Similarly, big movers and shakers are not interested in very small stocks whose trading volumes run into just a few thousand dollars each day. It's not worth their time. Fund managers deal in stocks whose liquidity allows very large parcels of shares to be bought and sold with ease.
Yet investing in tiny companies offers the best historical returns - not just beating the market average by a little, but beating it by an enormous margin.
Evidence for this can be found in What Works on Wall Street, by James P. O'Shaughnessy. O'Shaughnessy was the first outsider to be granted access to the renowned S&P Compustat Database. The database contains comprehensive fundamental and technical data reaching back as far as the 1950's.

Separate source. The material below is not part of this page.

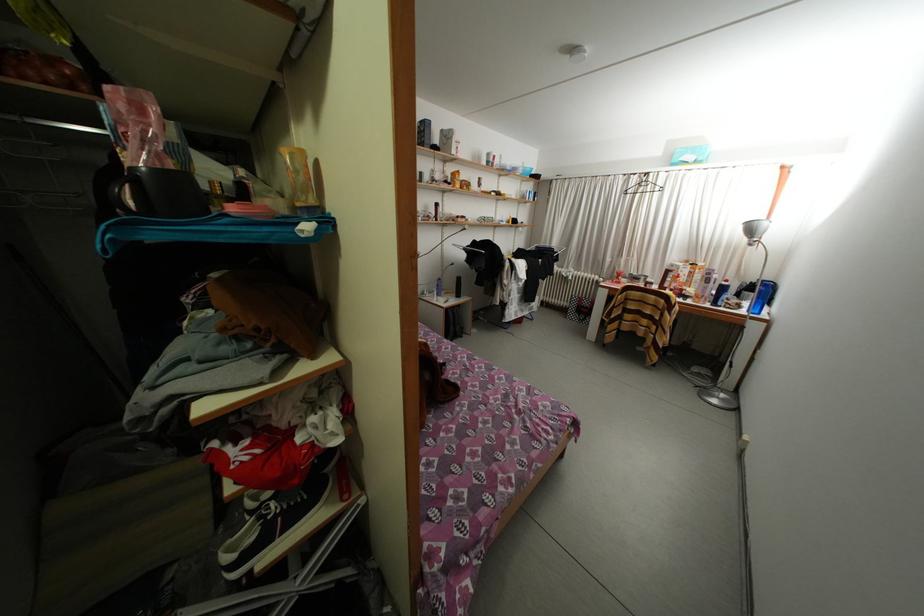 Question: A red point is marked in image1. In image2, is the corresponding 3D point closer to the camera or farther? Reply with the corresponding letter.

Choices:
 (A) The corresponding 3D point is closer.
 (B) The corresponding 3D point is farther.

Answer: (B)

O'Shaughnessy used the Compustat data to back-test various investment strategies.
He discovered that every $1,000 invested in microcap stocks yielded in excess of $80 million in the next 45 years. This is an astoundingly high return on capital and is more than 60 times better than the next best investment strategies; these returned $1 to $1.3 million. O'Shaughnessy's strategy involved an annual realignment of the microcap portfolio. Stocks which had outgrown their former microcap status were sold. Stocks which had recently acquired microcap status were bought.
Investing in microcap stocks is a powerful strategy. Unusually, it's a powerful strategy that is available only to small investors.